**Exercise goal:** All of the lines below are to be transcribed faithfully, with pictures excluded from the copy.

Content starts

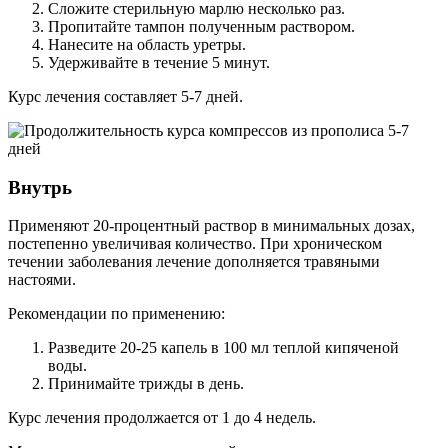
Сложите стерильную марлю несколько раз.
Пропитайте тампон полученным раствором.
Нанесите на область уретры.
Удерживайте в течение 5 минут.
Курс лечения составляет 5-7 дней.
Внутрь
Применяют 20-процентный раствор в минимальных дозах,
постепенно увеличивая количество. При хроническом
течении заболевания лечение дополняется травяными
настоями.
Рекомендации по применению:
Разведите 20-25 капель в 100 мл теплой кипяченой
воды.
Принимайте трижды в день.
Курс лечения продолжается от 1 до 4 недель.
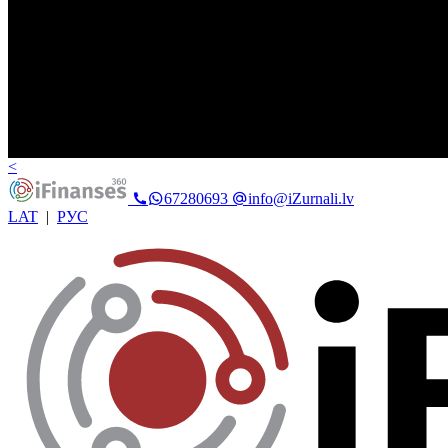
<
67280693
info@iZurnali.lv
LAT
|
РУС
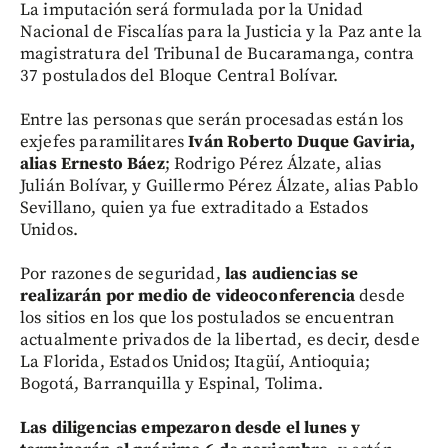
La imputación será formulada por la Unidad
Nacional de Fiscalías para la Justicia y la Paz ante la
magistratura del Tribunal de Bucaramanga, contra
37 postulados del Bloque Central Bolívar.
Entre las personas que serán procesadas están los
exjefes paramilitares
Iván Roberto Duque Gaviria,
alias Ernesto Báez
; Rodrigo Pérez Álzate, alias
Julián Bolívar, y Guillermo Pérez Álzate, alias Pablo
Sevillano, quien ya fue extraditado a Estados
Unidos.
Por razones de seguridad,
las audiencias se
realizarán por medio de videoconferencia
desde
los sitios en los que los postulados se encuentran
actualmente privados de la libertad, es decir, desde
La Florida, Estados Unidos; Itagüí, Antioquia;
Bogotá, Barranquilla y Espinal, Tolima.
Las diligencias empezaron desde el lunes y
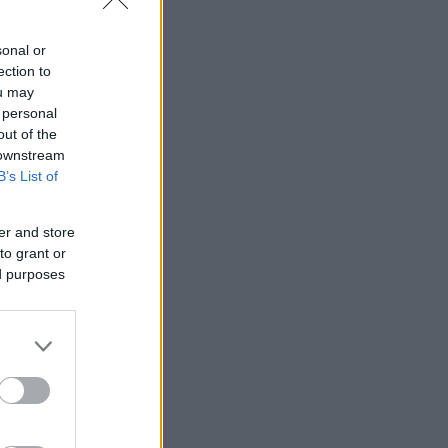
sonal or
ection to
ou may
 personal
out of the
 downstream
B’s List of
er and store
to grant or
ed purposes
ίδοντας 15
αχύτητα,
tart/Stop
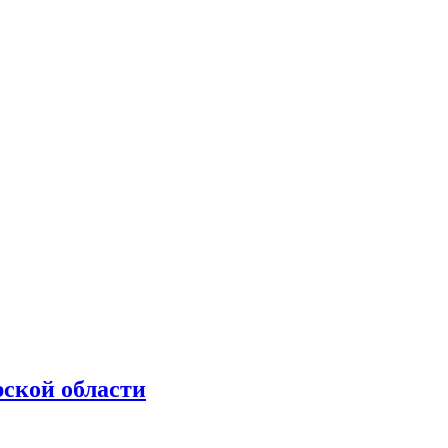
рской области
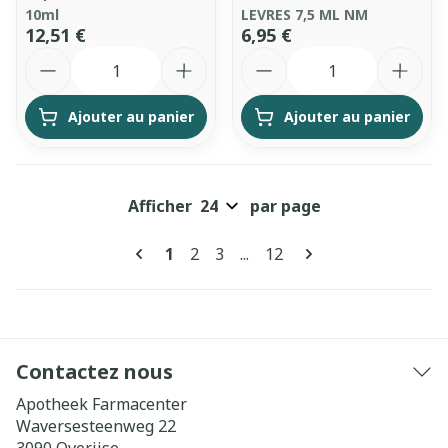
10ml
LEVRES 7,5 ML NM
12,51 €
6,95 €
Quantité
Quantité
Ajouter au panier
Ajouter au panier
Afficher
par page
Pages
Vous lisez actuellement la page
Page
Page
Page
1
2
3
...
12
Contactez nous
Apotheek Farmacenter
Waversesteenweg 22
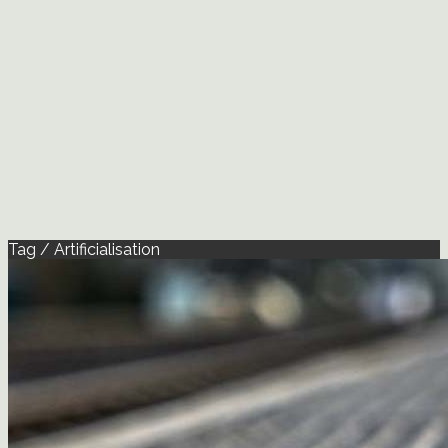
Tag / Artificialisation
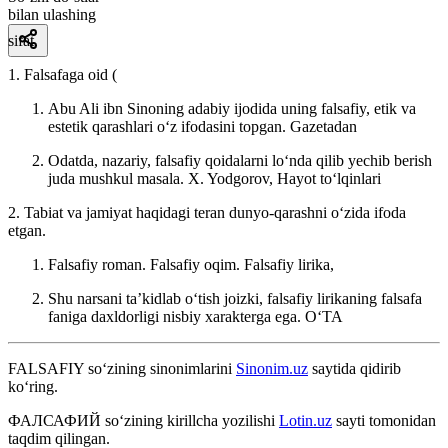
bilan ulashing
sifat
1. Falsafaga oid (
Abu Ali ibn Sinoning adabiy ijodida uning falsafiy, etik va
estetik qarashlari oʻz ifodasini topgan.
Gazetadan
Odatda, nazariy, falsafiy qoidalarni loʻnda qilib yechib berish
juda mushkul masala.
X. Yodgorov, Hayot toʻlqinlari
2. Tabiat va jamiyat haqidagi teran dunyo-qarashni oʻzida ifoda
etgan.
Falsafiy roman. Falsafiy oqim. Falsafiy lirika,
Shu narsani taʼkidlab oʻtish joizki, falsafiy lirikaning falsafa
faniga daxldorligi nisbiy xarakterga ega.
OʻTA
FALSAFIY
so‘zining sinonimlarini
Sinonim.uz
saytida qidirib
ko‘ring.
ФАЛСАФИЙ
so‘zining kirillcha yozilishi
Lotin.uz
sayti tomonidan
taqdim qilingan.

Content ends

**Solution to the exercise:**
Сложите стерильную марлю несколько раз.
Пропитайте тампон полученным раствором.
Нанесите на область уретры.
Удерживайте в течение 5 минут.
Курс лечения составляет 5-7 дней.
Внутрь
Применяют 20-процентный раствор в минимальных дозах,
постепенно увеличивая количество. При хроническом
течении заболевания лечение дополняется травяными
настоями.
Рекомендации по применению:
Разведите 20-25 капель в 100 мл теплой кипяченой
воды.
Принимайте трижды в день.
Курс лечения продолжается от 1 до 4 недель.
<
67280693
info@iZurnali.lv
LAT
|
РУС
La imputación será formulada por la Unidad
Nacional de Fiscalías para la Justicia y la Paz ante la
magistratura del Tribunal de Bucaramanga, contra
37 postulados del Bloque Central Bolívar.
Entre las personas que serán procesadas están los
exjefes paramilitares
Iván Roberto Duque Gaviria,
alias Ernesto Báez
; Rodrigo Pérez Álzate, alias
Julián Bolívar, y Guillermo Pérez Álzate, alias Pablo
Sevillano, quien ya fue extraditado a Estados
Unidos.
Por razones de seguridad,
las audiencias se
realizarán por medio de videoconferencia
desde
los sitios en los que los postulados se encuentran
actualmente privados de la libertad, es decir, desde
La Florida, Estados Unidos; Itagüí, Antioquia;
Bogotá, Barranquilla y Espinal, Tolima.
Las diligencias empezaron desde el lunes y
sonal or
ection to
ou may
 personal
out of the
 downstream
B’s List of
er and store
to grant or
ed purposes
ίδοντας 15
αχύτητα,
tart/Stop
рской области
10ml
LEVRES 7,5 ML NM
12,51 €
6,95 €
Quantité
Quantité
Ajouter au panier
Ajouter au panier
Afficher
par page
Pages
Vous lisez actuellement la page
Page
Page
Page
1
2
3
...
12
Contactez nous
Apotheek Farmacenter
Waversesteenweg 22
Tag / Artificialisation
bilan ulashing
sifat
1. Falsafaga oid (
Abu Ali ibn Sinoning adabiy ijodida uning falsafiy, etik va
estetik qarashlari oʻz ifodasini topgan.
Gazetadan
Odatda, nazariy, falsafiy qoidalarni loʻnda qilib yechib berish
juda mushkul masala.
X. Yodgorov, Hayot toʻlqinlari
2. Tabiat va jamiyat haqidagi teran dunyo-qarashni oʻzida ifoda
etgan.
Falsafiy roman. Falsafiy oqim. Falsafiy lirika,
Shu narsani taʼkidlab oʻtish joizki, falsafiy lirikaning falsafa
faniga daxldorligi nisbiy xarakterga ega.
OʻTA
FALSAFIY
so‘zining sinonimlarini
Sinonim.uz
saytida qidirib
ko‘ring.
ФАЛСАФИЙ
so‘zining kirillcha yozilishi
Lotin.uz
sayti tomonidan
taqdim qilingan.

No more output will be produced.